Heatwaves can happen anywhere in the world – from the already warm tropics to the cooler latitudinal extremes.
What makes a heatwave a heatwave is not the exceedance of an absolute temperature for a specific duration (such as three days over 35°C), but the temperature increase above the ‘normal’ temperature in that location, for that time of year.
This ‘departure from the norm’ dictates how easily the affected population can adapt to a higher temperature – too radical an increase and heat illness starts to show.
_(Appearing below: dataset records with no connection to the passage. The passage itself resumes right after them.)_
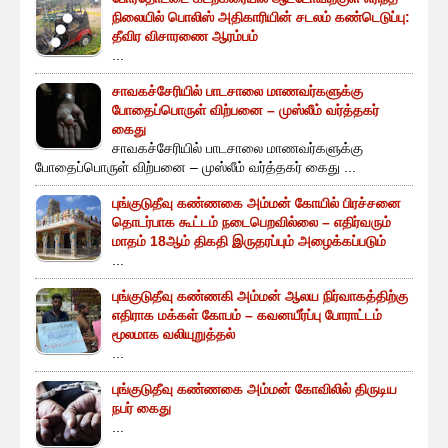
நிலையில் பொலிஸ் அதிகாரியின் சடலம் கண்டெடுப்பு:
தீவிர விசாரணை ஆரம்பம்
...
சாவகச்சேரியில் பாடசாலை மாணவர்களுக்கு
போதைப்பொருள் விற்பனை – முஸ்லீம் வர்த்தகர்
கைது
சாவகச்சேரியில் பாடசாலை மாணவர்களுக்கு
போதைப்பொருள் விற்பனை – முஸ்லீம் வர்த்தகர் கைது ...
புங்குடுதீவு கண்ணகை அம்மன் கோயில் பிரச்சனை
தொடர்பாக கூட்டம் நடைபெறவில்லை – எதிர்வரும்
மாதம் 18ஆம் திகதி இருதரப்பும் அழைக்கப்படும்
...
புங்குடுதீவு கண்ணகி அம்மன் ஆலய நிர்வாகத்திற்கு
எதிராக மக்கள் கோபம் – கவனயீர்ப்பு போராட்டம்
மூலமாக வலியுறுத்தல்
...
புங்குடுதீவு கண்ணகை அம்மன் கோவிலில் திருடிய
நபர் கைது
...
A heatwave in Hobart will happen at a lower temperature than a heatwave in Darwin, because Hobart generally experiences much cooler temperatures for most of the year, and the population has adapted accordingly.
So heatwave and health impact research is relevant to all corners of the world, and particularly to those regions experiencing a greater degree of vulnerability.
A recently published review on heatwave and health impact research shows that while this research is on the rise across the world, the geographical spread of this research is clustered and limited to regions that don’t necessarily experience the greatest population vulnerabilities (see Figures 1 and 2 below, where the location of heatwave and health impact research is shown by a black dot).
Richer nations, such as Australia, the United States and southern European countries, show a greater proportion of heatwave and health impact research published to date, leaving poorer regions in South America, Africa, the Middle East and many parts of Asia without vital evidence to support an adequate public health response.
But there’s more. Regions with a higher population density, more likely to experience increased on-ground temperatures due to the urban heat island effect, are also sparsely represented in heatwave and health impact research. South East Asia, Central America and Central Africa fare particularly poorly.
And what about those regions increasingly projected to reach non-survivable temperatures for humans, including The Middle East, India, Pakistan and Bangladesh? They have the existing burden of poor income and high population density, making them the most vulnerable to high rates of heat illness and death in the world. Virtually no research exists on heatwave and health impact in these regions, let alone locally appropriate and effective interventions.
In many ways, these results shouldn’t come as a surprise.
Wider inequities in research
According to the World Health Organization, nations with less available capital have poorer health services, leading to less reliable data collection systems, and reduced research capacity than richer nations. Heatwave and health impact research could act as a case study for many such research inequities. Our understanding of the microsystems of health inequities appear at the macro level as well.
Research shows that the greatest burden of climate change is felt by those nations contributing the least emissions, and this disparity will continue to rise in the future.
Is this fair?
And it’s time for change.
Our actions can be large or small, provided the result is a reduction in health inequity.
We can let our elderly neighbour know of an impending extreme weather event, or we can lobby politicians to support the Paris Agreement. We can volunteer at a local support service for the homeless, or we can donate to a hospital in a poor country. There are many forms of action that create a community of care, and where fairness is the norm.
When we improve the health of those most vulnerable, we improve everyone’s health.
Increasing our efforts to improve the lives of those less fortunate serves to help us all. This applies from the micro scale when we help our neighbour, to the macro scale when we critically assess how we can interrupt a global narrative.